Day seven and I’m beginning to think the big guy upstairs wasn’t too happy with the joke I told three weeks ago about my church’s gluten-free communion bread and the Body of Christ being worth half a Weight Watchers point because now Joe and I are sitting in the oncologist’s office listening to descriptions of a port to be surgically inserted under my skin for a sixteen-week round of chemo that will cause my hair to fall out. Then the oncologist excuses herself to take a call. The door falls shut. Joe and I look at each other.

“What do you think? Eighties big-hair wig?” he asks.

“Or maybe straight-on bald like Lieutenant Ilia in Star Trek.”


Lieutenant Ilia


“I’ll buy you the uniform.”

The oncologist says I have excellent bone structure for bald, anyway, when she finally comes back in. “Although having a wig might be reassuring for your daughters,” she adds. She gives me a list of area shops along with a three-inch-thick folder full of everything I need to know about my treatment plan.

Back home, Hannah, twelve, is unenthused when I tell her I’ll be bald. “Creepy!” she says, pulling her shoulders in.

“Don’t worry, sweetie,” I tell her. “It’s not creepy at all. And I’ll be wearing a wig.”

“A wig?”

“Yeah, a wig that looks pretty much like my own hair.”

“Okay.” She says this with the inflection of a question.

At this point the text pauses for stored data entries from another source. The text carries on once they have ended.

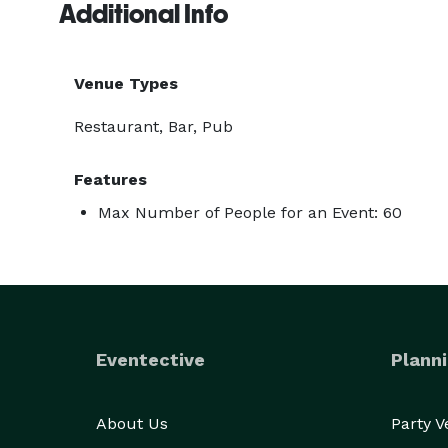
Additional Info
Venue Types
Restaurant, Bar, Pub
Features
Max Number of People for an Event: 60
Eventective
Planni
About Us
Party 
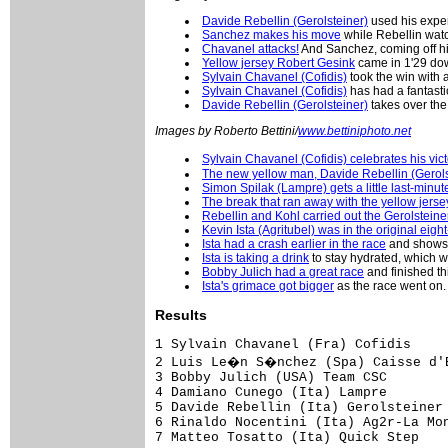
Davide Rebellin (Gerolsteiner)
used his exper
Sanchez makes his move
while Rebellin watch
Chavanel attacks!
And Sanchez, coming off hi
Yellow jersey Robert Gesink
came in 1'29 dow
Sylvain Chavanel (Cofidis)
took the win with a
Sylvain Chavanel (Cofidis)
has had a fantasti
Davide Rebellin (Gerolsteiner)
takes over the
Images by Roberto Bettini/
www.bettiniphoto.net
Sylvain Chavanel (Cofidis) celebrates his vict
The new yellow man, Davide Rebellin (Gerols
Simon Spilak (Lampre) gets a little last-minu
The break that ran away with the yellow jerse
Rebellin and Kohl carried out the Gerolsteine
Kevin Ista (Agritubel) was in the original eig
Ista had a crash earlier in the race
and shows h
Ista is taking a drink
to stay hydrated, which wa
Bobby Julich had a great race
and finished thi
Ista's grimace got bigger
as the race went on.
Results
1 Sylvain Chavanel (Fra) Cofidis     
2 Luis Le�n S�nchez (Spa) Caisse d'E
3 Bobby Julich (USA) Team CSC        
4 Damiano Cunego (Ita) Lampre        
5 Davide Rebellin (Ita) Gerolsteiner 
6 Rinaldo Nocentini (Ita) Ag2r-La Mon
7 Matteo Tosatto (Ita) Quick Step    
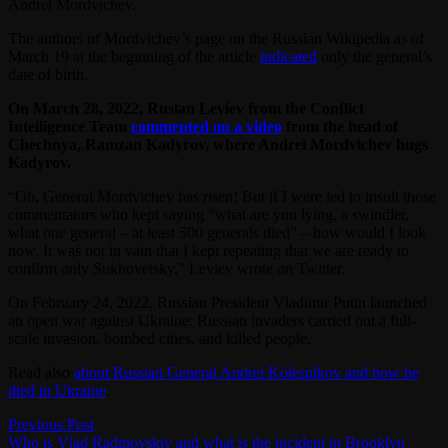
Andrei Mordvichev.
The authors of Mordvichev’s page on the Russian Wikipedia as of
March 19 at the beginning of the article
indicated
only the general’s
date of birth.
On March 28, 2022, Ruslan Leviev from the Conflict
Intelligence Team
commented on a video
from the head of
Chechnya, Ramzan Kadyrov, where Andrei Mordvichev hugs
Kadyrov.
“Oh, General Mordvichev has risen! But if I were led to insult those
commentators who kept saying “what are you lying, a swindler,
what one general – at least 500 generals died” – how would I look
now. It was not in vain that I kept repeating that we are ready to
confirm only Sukhovetsky,” Leviev wrote on Twitter.
On February 24, 2022, Russian President Vladimir Putin launched
an open war against Ukraine: Russian invaders carried out a full-
scale invasion, bombed cities, and killed people.
Read also
about Russian General Andrei Kolesnikov and how he
died in Ukraine
.
Post
Previous
Previous Post
post:
Who is Vlad Radinovskiy and what is the incident in Brooklyn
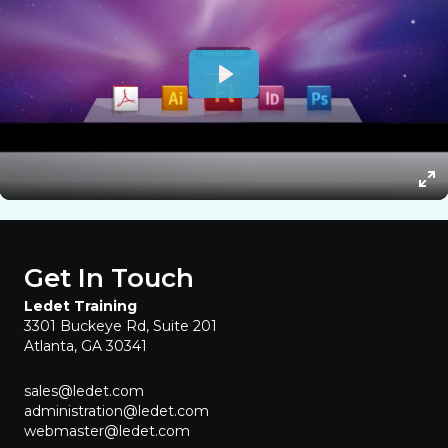
Get In Touch
Ledet Training
3301 Buckeye Rd, Suite 201
Atlanta, GA 30341
sales@ledet.com
administration@ledet.com
webmaster@ledet.com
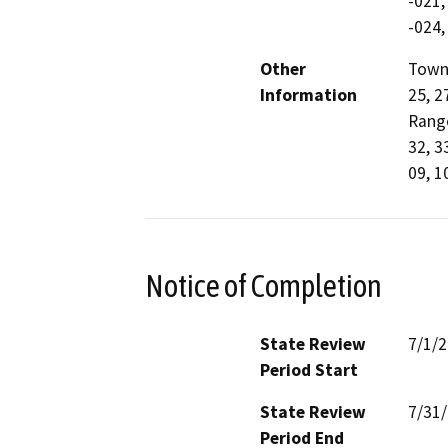
-021,
-024,
Other
Towns
Information
25, 2
Range
32, 3
09, 10
Notice of Completion
State Review
7/1/
Period Start
State Review
7/31
Period End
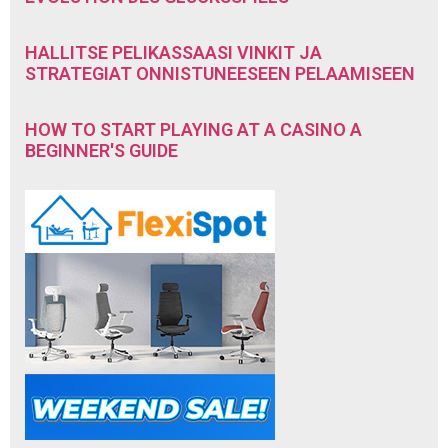
HALLITSE PELIKASSAASI VINKIT JA
STRATEGIAT ONNISTUNEESEEN PELAAMISEEN
HOW TO START PLAYING AT A CASINO A
BEGINNER'S GUIDE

“But every now and then I’ll sneak into your room with my wig off like Nosferatu.”


nosferatu


Her hair hangs straight to her waist like a fat satin ribbon, and she sweeps it back behind one shoulder with a flick of her hand and the half-snarl eye-roll of middle-school girls everywhere. And then she starts crying. “This is the worst day ever,” she says.

“I know! I know.”

“My back hurts.”

“What? Why?”

Her back hurts because she’s been playing Wii boxing for three straight days since school let out for Thanksgiving break. I tell her it’s alright, that I can give her medicine, that I can give her a hug. But when I reach out, she rears back.

“What are you doing? Come on. You’re not too old for a hug,” I say and try again. The more I try to pull her in close, the more she resists and the more she cries and the more I want to hug her.

“I don’t want your cancer lump to touch me,” she says.

“Half hug, then.”

Nope. Apparently the cancer lump looms too large. Even though it’s nothing she can possibly see or feel.

When she was six, a little older than the Firecracker is now, we took Hannah to the New York City Toys R Us to show her the giant animatronic T-Rex, and she managed the courage to run past it into a corner behind its tail. Then she wouldn’t leave the corner. She just paced as close to the back wall as she could get and screamed. We tried to talk her down the ramp again. We tried to show her the rubber tail, the mechanics, the predictable twisting of the head. For maybe two seconds I thought firemen would have to come pry her out of the corner behind the dinosaur, but then Joe picked her up like a hyperventilating football and ran past the T-Rex and into the open again.

So now I’m the T-Rex.

Because it’s the worst day ever, Joe takes the girls out for steak and ice cream while I go to evening workshop, the one I’d cancelled one week ago. We talk about the nature of memory, the way our memory starts to make seemingly disparate, inward connections when we listen to someone else’s story. As an experiment, I tell them about a story I’d read a week before, about the free-diver trying to set the American record and then died not long after surfacing. “Start writing down the connections you think of, then follow them, one to the next, even if it seems it’s getting too far away from the source. Your subconscious knows what it’s doing.” While pens scratch at notepads, I’m thinking about the diver, holding his breath, feeling the pressure of the water against his rib cage as he descends, all the blue, all the sound wiped out.





I used to sit cross-legged at the bottom of the public pool as a kid — one Mississippi, two Mississippi. And I can still feel the panic sprawling across my chest when I needed a breath and the surface shimmered too high overhead, like a warbled glass plate, the sun, a distant vaporous smear. Five Mississippi. Back then, I had a swim cap I’d stretch under water. The weight of the water as I pulled the cap through its own current pushed it wider and wider until I could fit inside. I liked to climb up to sit on the top rung of the metal ladder and pluck the edge of the cap into place around my ears. I liked the feel of it. Like a bald chick. Like Lieutenant Ilia in sci-fi white.